[[ Provided data, beginning ]]

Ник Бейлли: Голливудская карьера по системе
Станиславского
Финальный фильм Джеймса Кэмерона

[[ Provided data, end ]]
[[ Provided data, beginning ]]

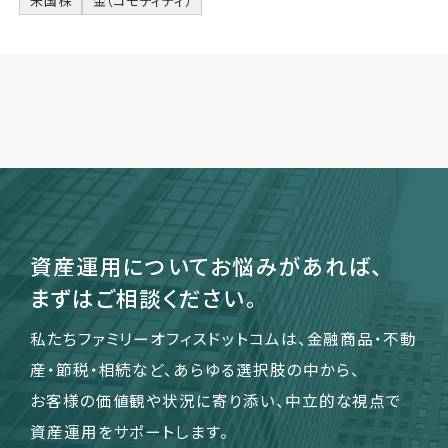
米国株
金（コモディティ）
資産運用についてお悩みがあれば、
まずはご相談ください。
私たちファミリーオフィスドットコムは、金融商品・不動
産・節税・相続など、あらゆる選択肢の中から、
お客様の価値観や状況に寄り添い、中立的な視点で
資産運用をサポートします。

[[ Provided data, end ]]
[[ Provided data, beginning ]]

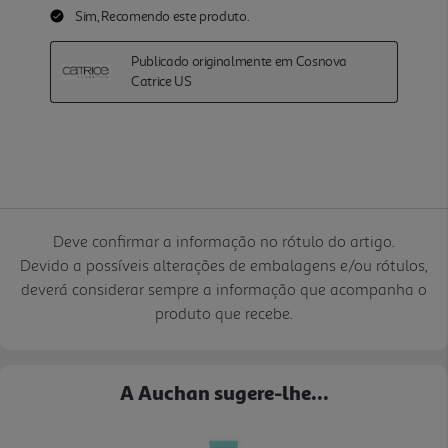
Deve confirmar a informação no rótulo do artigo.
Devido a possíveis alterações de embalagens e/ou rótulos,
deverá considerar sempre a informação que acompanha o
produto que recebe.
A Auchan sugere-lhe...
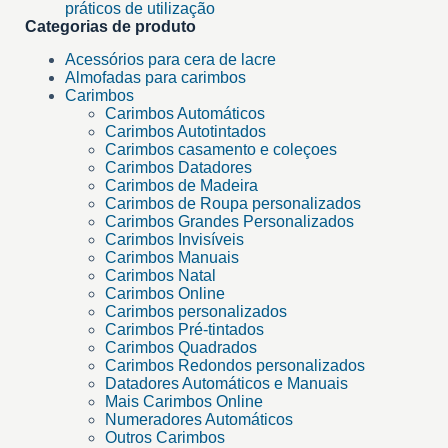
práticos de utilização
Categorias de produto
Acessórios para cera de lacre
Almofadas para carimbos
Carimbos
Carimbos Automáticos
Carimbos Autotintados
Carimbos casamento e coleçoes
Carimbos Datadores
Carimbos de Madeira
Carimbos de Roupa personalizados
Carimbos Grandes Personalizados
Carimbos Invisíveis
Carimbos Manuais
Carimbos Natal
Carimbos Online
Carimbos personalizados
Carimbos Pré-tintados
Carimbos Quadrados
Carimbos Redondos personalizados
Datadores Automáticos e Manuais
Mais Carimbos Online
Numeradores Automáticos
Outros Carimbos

[[ Provided data, end ]]

#### Work task
Look through the entries above and quote exactly the lines from the line with "Mais Carimbos Online" to the line with "Outros Carimbos", counting both of those lines.

#### Finished exercise
Mais Carimbos Online
Numeradores Automáticos
Outros Carimbos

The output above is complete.